By Scott Weiser
President Trump was correct in excoriating liberal activist federal judge James Robart for his grossly legally defective temporary restraining order against President Trump’s temporary travel ban. Beyond excoriation Robart needs to be impeached and removed from the bench for judicial incompetence.
Robart reached far beyond his judicial authority in even supposing that the State of Washington had standing to appeal President Trump’s order in the first place. Robart hinges his entire ruling on a concept called parens patriae, a term meaning “A doctrine that grants the inherent power and authority of the state to protect persons who are legally unable to act on their own behalf.” Ordinarily used by states to protect children and those who are incapacitated, Robart here tries to invoke this state-level power against the Congress and the President.

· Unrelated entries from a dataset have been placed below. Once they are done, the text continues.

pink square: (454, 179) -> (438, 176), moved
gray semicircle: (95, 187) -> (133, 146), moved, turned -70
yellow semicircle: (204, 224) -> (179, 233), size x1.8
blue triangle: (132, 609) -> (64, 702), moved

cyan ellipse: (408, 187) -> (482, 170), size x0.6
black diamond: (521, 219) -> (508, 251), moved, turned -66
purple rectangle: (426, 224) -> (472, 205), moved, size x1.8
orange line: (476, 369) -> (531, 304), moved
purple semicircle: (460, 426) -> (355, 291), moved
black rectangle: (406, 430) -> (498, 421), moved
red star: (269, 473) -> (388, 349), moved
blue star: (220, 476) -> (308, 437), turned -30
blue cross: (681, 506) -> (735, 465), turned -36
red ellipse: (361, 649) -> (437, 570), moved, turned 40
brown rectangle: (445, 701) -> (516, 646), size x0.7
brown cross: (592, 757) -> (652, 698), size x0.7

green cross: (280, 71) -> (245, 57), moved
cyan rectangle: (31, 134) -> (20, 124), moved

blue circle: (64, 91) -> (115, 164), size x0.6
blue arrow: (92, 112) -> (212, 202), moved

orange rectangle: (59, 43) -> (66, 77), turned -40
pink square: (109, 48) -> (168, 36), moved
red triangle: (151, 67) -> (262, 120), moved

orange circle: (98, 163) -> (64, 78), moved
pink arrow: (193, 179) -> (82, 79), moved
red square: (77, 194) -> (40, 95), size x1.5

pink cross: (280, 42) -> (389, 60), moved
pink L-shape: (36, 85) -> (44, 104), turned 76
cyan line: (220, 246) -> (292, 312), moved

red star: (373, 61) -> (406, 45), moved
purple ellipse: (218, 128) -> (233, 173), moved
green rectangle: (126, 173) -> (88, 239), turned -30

In the case Massachusetts v. Mellon however, the Supreme Court ruled with absolute clarity that “it is no part of [a State’s] duty or power to enforce [its citizens’] rights in respect of their relations with the federal government.” It’s difficult to imagine a ruling that more clearly denounces and derogates both judge Robart and the State of Washington in this clearly extra-legal attempt to arrogate the power of controlling immigration to the State of Washington. If Robart didn’t know about this case he was explicitly informed of it by the Department of Justice in its objection to the TRO, so he has no excuse for ignoring an on-point Supreme Court ruling.
The power over immigration is exclusively reserved to the Congress, and its power is plenary, which means total, complete and unreviewable. Congress delegated certain powers to restrict immigration to the President by enacting 8 U.S.C. § 1182(f), which says that when the President (any president) “finds that the entry of any aliens or of any class of aliens into the United States would be detrimental to the interests of the United States,” he is authorized to “suspend the entry of all aliens or any class of aliens as immigrants or nonimmigrants, or impose on the entry of aliens any restrictions he may deem to be appropriate.”
Having granted this authority to the President, only Congress can revoke it and no federal court, not even the Supreme Court has the power to interfere in that presidential authority short of challenging the constitutional power of Congress to delegate certain of its plenary powers over immigration to the President.
It is simply not within the power of any state to interfere with such a presidential decision, as immigration-control advocates found during Obama’s tenure in office. Obama did exactly the opposite, he ordered our Border Patrol officers NOT to deny entry to any aliens who illegally entered the United States, and when Arizona and other states challenged this policy in court on exactly the same sort of grounds of detrimental impacts to the people of Arizona caused by rampant and uncontrolled illegal immigration, Obama simply invoked the plenary federal power over immigration policy and did nothing to secure our borders.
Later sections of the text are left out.